Countries in the Global South generally exhibit lower publication volumes, but the rising contributions from areas such as South Africa, Algeria, and Lebanon indicate a shift towards greater decentralisation in scholarly engagement. While peripheral in terms of output, these regions are becoming increasingly integrated into global research networks. Examples include collaborative links between countries, such as those between Algeria and South Africa, or between Angola and Costa Rica, which, although less frequent, suggest the gradual emergence of South-to-South scientific partnerships. This shift is supported by recent empirical contributions by authors such as Abdelaziz et al. (Reference Abdelaziz, Mesbah and Kholief2025), whose work on disaster risk reduction in North African contexts demonstrates applied relevance beyond dominant geographies, and Rahman et al. (Reference Rahman, Fahim Faisal, Mondal and Mahfuzur Rahman2025), who explored the operationalisation of AI for humanitarian response in climate-affected zones. The dominance of institutions in high-income countries implies that the empirical base for current digital HSC models is heavily shaped by Global North contexts, reinforcing the need for the DHSCRF.

Synthesis of HSC and resilience pathways

Table 1 presents the main digital technology families in keyword co-occurrence, co-citation, and bibliographic coupling. Each row reflects a thematic cluster that recurs across the different bibliometric techniques. The table also clarifies how they interlink with the disaster phases, prevailing TOE, and indicative resilience outcomes.

Table 1. Summary of mapped cluster analysis

Drawing on the preceding bibliometric and theoretical analyses, the proposed conceptual model aims to capture how digital technologies interface with HSCs across the various phases of disaster management under TOE conditions. To capture a multi-phase process of digitalisation in HSCs and align it with resilience-related capabilities, the model is structured around three interdependent domains (as shown in Fig. 8):

  1. i. The technological layer maps digital innovations, such as AI, IoT, blockchain, and simulation tools, to the disaster management phases. It identifies both established and emerging technologies, considering the varied levels of adoption dependent on the phases and geographic areas. From a resilience perspective, it influences communication abilities.

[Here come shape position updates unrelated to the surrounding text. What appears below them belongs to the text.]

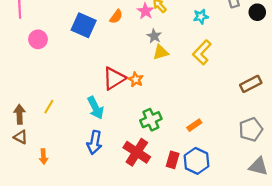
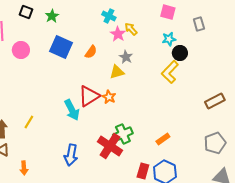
black circle: (257, 12) -> (180, 53), moved
orange semicircle: (116, 17) -> (91, 52), moved
pink circle: (38, 39) -> (21, 50), moved
yellow triangle: (161, 52) -> (117, 72), moved
cyan arrow: (96, 108) -> (72, 110), moved
red cross: (137, 152) -> (110, 146), moved

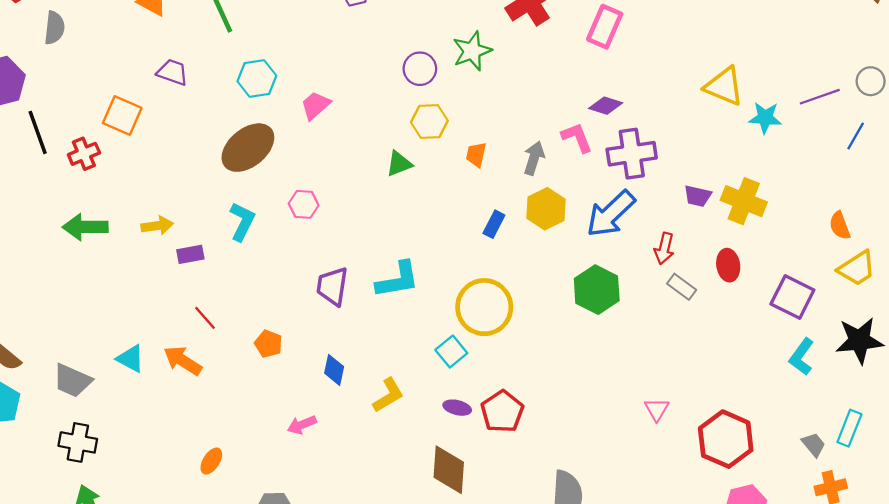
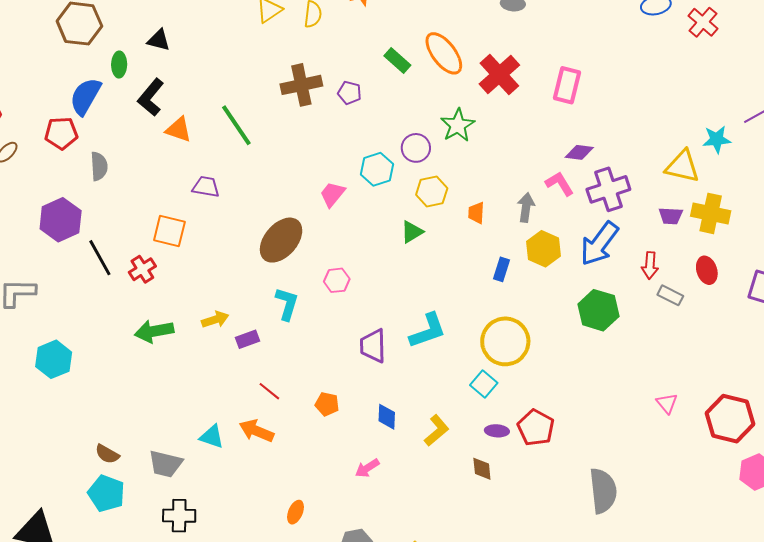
cyan hexagon: (257, 78) -> (377, 169), moved
yellow triangle: (724, 86) -> (682, 166), moved
brown diamond: (449, 470) -> (482, 469), moved, size x0.6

  2. ii. The organisational layer attempts to explore how HSC actors interact with digitalisation, focusing on their internal resources, strategic objectives, and governance frameworks. Engagement methods include investing in digital infrastructure, partnering with technology suppliers, and fostering organisational learning through pilot initiatives. The difference between international organisations and local humanitarian actors highlights the importance of absorptive capacity, training, and institutional memory. This mainly relates to skills and institutional abilities within frameworks for community resilience.

  3. iii. The environmental layer situates the concept of digitalisation within broader ecosystem factors, including regulatory structures, the availability and accessibility of infrastructure, priorities and interests of donors, and the stability of the socio-political environment. Furthermore, digital adoption is influenced and defined by supportive and restrictive factors, where resilience is reliant not only on technology but also on effective systemic coordination and legitimacy.

    Source: Authors’ own work underpinned by Kruger and Steyn (Reference Kruger and Steyn2023) and Tornatzky and Fleischer (Reference Tornatzky and Fleischer1990).

    Figure 8. The conceptual digital humanitarian supply chain resilience framework (DHSCRF).

Discussion

This study explores how digital technologies are conceptualised and utilised within HSCs in the context of disaster management. It specifically highlights both theoretical and practical trends that may inform digital transformation in vulnerable and resource-constrained settings, which are often found in countries in the Global South. Consequently, a DHSCRF has been developed, based on a comprehensive bibliometric analysis and interpreted through the TOE framework. This framework offers an integrated model that combines disaster management processes, technological clusters, and conditions for adoption into a well-structured system-level structure.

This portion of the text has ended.